No matter your thoughts on the protests, this is a pretty non-controversial stance on the anthem. More importantly, Brown is using his platform to do what the slogan-plastered jerseys couldn’t. They’re a nice touch, but there’s no growth in sharing platitudes. The more players like Jaylen speaks up, the more we can add valuable insight to the mainstream.
I don’t think the league deserves much credit for doing the bare minimum, but I recognize that their willingness to allow their platform to be used to promote progressive messages may have helped Jaylen feel comfortable talking about these issues on TV, and that counts for something. Not much, but something.
If the league really wanted to be on the right side of history, they could act like it by supporting one of their most respected team executives.
A statement from our president Masai Ujiri. pic.twitter.com/ykekTq53XM— Toronto Raptors (@Raptors) August 20, 2020
It shouldn’t take overdue incriminating body cam footage for the league to speak up on this. It shouldn’t take anything other than common sense. Support your best ambassadors to the game of basketball. It’s pretty simple.
One thing to keep an eye on is the newly formed NBA Foundation, which will reportedly contribute $300 million to “creating greater economic empowerment in the Black community” over the next 10 years.
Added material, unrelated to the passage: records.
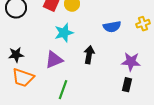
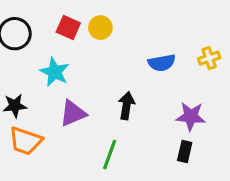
cyan star: (64, 33) -> (55, 72), moved, turned -30
green line: (63, 90) -> (110, 155), moved

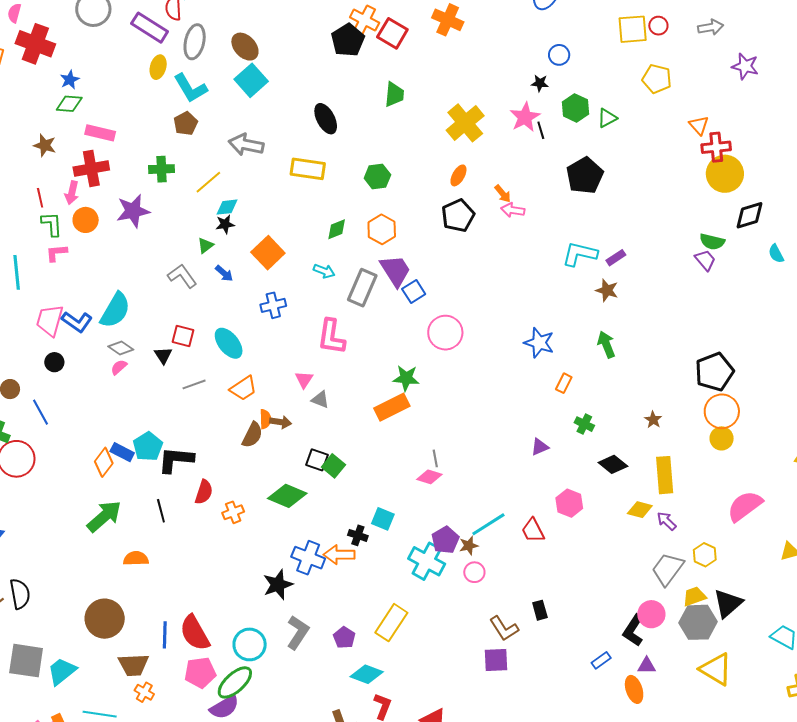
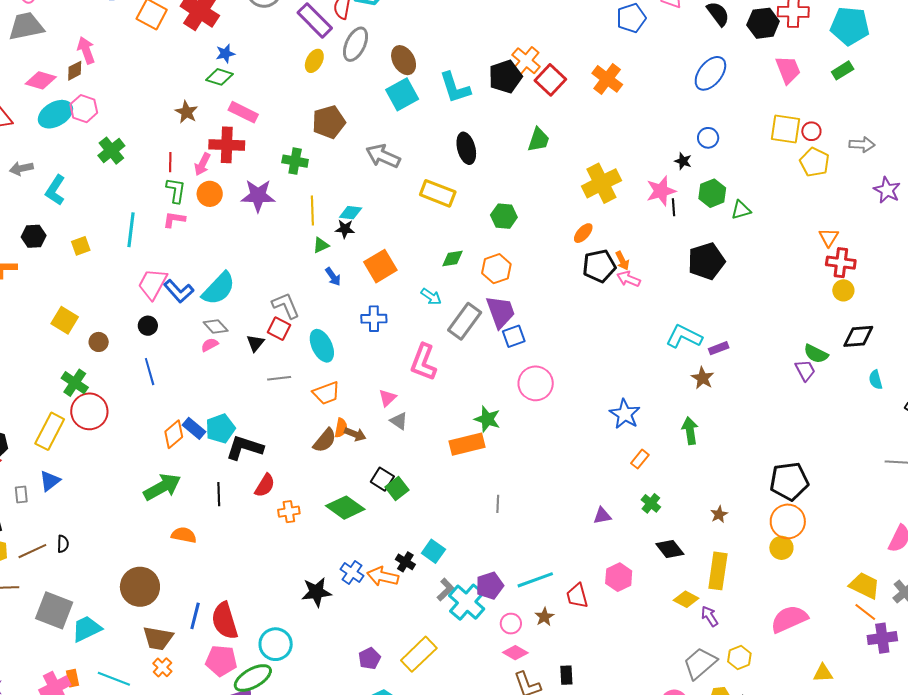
yellow pentagon: (657, 79) -> (815, 162), moved
cyan L-shape: (190, 88) -> (455, 88), moved
brown pentagon: (186, 123) -> (329, 122), size x1.4
yellow circle: (725, 174) -> (843, 290), size x0.6
yellow line: (208, 182) -> (312, 210), moved, turned -64
black pentagon: (458, 216) -> (599, 266), moved
gray L-shape: (182, 276) -> (286, 305), moved
blue line: (41, 412) -> (150, 372), moved
pink diamond: (429, 477) -> (515, 653), moved
brown star: (469, 546) -> (544, 617), moved, turned -30
blue cross: (308, 558) -> (352, 572), size x0.7
black semicircle: (20, 594) -> (63, 544), size x0.6
gray L-shape: (298, 632) -> (445, 590), moved, size x0.7

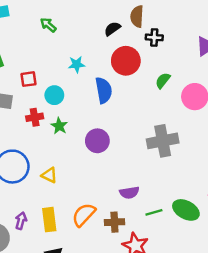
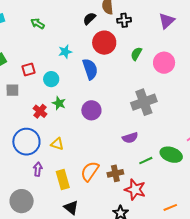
red cross: (35, 117) -> (40, 111), moved, turned -32
purple semicircle: (129, 193) -> (130, 138), moved
purple arrow: (21, 221) -> (38, 169), moved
Through its mission to drive economic empowerment for Black communities through employment and career advancement, the NBA Foundation will seek to increase access and support for high school, college-aged and career-ready Black men and women, and assist national and local organizations that provide skills training, mentorship, coaching and pipeline development in NBA markets and communities across the United States and Canada.
The Foundation will focus on three critical employment transition points: obtaining a first job, securing employment following high school or college, and career advancement once employed.
The full press release is much more substantive than the initial announcement, and yet we still have to wait for more details. We know the end goal, but we don’t know who is writing checks and where they’re going.
Should I expect to ever know these things? I don’t know. I can only hope whatever becomes of this will receive the appropriate media coverage.
Sometimes, the path to corporate wealth is paved with good intentions. I’ll never be entirely convinced that the NBA revived the season with the players’ best interests in mind, but I’ll accept that everything is working out just fine. Daily testing has held the bubble together, and a neutral-at-best stance on political speech has given one of my favorite basketball players a chance to make the world a better place. Right now, Jaylen sticks out as one of the most vocal advocates for change. But in the future, speaking up will be more commonplace because of people like him.